これは…ストレートに訊いちゃっていいな、今更だ。東は繕いもせず返答。
「ハジメマシテ。俺らの知り合いが新宝公司んとこに住み込み行ったっきり帰ってこないからさ、ちょーっと探らせてもらったのよ。そしたら色々とお話聞こえてきてね…広州のトラブルもわかってんだわ、亞牛建設サン。あんたらと揉めたあとに消えた従業員の死体が、会社所有の土地から出たでしょ」
話を掴めていない陳が大量の疑問符を浮かべながら東へと振り向いた。社長らしき男の顔色が変わる。

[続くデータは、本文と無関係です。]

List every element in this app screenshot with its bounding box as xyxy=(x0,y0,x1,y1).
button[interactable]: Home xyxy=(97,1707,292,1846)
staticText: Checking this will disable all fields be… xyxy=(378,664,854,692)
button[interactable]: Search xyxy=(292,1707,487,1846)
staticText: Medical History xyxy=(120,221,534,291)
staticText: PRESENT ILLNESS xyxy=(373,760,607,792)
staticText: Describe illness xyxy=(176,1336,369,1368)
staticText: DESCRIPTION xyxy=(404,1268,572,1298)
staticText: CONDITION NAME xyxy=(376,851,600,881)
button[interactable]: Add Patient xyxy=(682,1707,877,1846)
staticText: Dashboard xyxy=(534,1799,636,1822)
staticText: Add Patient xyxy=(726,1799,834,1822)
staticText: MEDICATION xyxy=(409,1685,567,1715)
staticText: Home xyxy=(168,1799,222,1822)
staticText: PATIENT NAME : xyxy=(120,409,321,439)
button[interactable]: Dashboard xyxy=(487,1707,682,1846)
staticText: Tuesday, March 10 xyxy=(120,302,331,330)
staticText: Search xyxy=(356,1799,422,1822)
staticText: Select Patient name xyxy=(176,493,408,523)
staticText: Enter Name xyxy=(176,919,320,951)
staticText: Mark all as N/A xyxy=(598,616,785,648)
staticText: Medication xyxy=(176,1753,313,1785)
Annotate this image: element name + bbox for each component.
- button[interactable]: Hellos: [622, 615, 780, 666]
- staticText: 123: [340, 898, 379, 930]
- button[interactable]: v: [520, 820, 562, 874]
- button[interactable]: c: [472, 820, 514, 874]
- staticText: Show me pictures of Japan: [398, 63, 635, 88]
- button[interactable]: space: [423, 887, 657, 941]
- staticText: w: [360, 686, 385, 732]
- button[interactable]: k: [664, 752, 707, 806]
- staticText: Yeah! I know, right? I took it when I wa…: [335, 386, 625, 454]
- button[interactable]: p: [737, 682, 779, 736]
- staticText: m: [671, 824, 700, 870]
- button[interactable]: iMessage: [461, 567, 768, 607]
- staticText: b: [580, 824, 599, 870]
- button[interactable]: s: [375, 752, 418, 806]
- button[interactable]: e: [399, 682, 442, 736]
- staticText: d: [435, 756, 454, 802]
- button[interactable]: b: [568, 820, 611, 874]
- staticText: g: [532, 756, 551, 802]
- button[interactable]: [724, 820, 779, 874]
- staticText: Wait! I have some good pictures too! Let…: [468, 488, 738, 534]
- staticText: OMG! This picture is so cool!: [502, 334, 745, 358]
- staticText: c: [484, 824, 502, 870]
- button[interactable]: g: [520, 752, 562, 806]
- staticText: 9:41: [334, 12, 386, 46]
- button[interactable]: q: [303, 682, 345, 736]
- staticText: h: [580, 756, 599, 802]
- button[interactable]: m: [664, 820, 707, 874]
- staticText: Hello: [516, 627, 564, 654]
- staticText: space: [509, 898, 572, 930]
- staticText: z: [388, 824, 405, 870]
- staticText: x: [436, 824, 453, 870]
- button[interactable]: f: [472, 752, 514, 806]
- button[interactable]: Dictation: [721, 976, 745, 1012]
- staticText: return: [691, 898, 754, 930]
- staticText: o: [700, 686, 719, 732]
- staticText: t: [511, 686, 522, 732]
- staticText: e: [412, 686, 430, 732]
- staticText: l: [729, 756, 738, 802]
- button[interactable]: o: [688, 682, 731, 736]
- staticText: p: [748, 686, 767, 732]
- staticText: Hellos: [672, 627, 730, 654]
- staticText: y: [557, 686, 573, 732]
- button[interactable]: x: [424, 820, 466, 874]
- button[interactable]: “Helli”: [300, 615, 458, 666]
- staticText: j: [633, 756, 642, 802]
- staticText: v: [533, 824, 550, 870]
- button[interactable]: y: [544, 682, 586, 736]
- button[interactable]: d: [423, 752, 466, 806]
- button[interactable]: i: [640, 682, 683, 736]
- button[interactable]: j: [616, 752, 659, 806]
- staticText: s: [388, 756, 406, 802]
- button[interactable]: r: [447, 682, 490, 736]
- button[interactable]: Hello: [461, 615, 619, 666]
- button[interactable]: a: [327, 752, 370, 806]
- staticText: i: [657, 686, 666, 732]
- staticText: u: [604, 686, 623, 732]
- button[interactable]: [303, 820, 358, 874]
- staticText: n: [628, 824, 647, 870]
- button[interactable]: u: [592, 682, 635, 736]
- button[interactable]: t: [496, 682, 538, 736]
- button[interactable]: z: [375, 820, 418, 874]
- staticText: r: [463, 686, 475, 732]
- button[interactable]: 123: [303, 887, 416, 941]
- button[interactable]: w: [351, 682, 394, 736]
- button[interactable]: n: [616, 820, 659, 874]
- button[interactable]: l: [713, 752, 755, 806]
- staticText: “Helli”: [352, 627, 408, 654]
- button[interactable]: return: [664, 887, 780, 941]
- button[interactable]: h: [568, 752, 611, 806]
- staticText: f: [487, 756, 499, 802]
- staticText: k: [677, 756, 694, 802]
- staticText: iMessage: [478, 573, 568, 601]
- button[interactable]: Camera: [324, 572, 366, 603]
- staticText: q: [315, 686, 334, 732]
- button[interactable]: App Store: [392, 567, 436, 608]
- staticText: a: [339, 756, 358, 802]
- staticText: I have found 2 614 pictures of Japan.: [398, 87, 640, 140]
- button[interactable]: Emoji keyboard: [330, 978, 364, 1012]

「九龍来てからも何人か消息絶ってる人間いるよね?現場移動つってさ。けど移動先ってこの更地だろ?おかしいじゃない」
東は少年の死体を見ながら思案。この子は楯突く性格じゃなかっただろうに…一体どこが気に食わなかったのか。それとも言う事を聞き過ぎた?立ち向かっても駄目、従順でも駄目。どうしようもない。
「────埋めたの?劉帆も、ここに」
言葉を押しだす東を、陳はポカンと見詰めた。聞こえた台詞の意味を理解するのに時間を要したようだった。それからハッとして、社長へ顔を振り戻す。怪訝な表情をする男。
「劉帆?」
「貧民街から働きにきたヤツだよ。けっこう熱血漢で…社長サンが気に入らなさそうなタイプの」
東の説明に、社長はあまり間を置かず‘あぁアイツか’と言った。いちいち名前など覚えちゃいない使い捨ての労働力達…けれど思い当たったということは、劉帆は印象に残っていたということ。どういう風に?聞くまでもなかった。が───聞かなければならない。
誤魔化しても裏取ってあっから、と東はダメ押し。随分友人想いだな?と皮肉る社長、息を呑む陳。
陳が待っているのは1言だけ。東の質問を否定する1言。けれど次に発される1言は、この場に居る全員が既に理解っていた。社長はなんとも面倒くさそうに溜め息、やれやれ仕方がないといった風体。そして。
「埋めた」
気怠げに吐き捨てた。
茫然とする陳、急激に萎れるオーラ。反対に男達の気配は熾烈、懐から次々とピストルが抜かれる。
樹は首を鳴らした。いつも通りだな…代わり映えのしない展開…思いつつ陳の肩から手を離し、テクテクと歩いて前に出る。つまらなそうに男達へ視線を投げ────東、と名を呼んだ。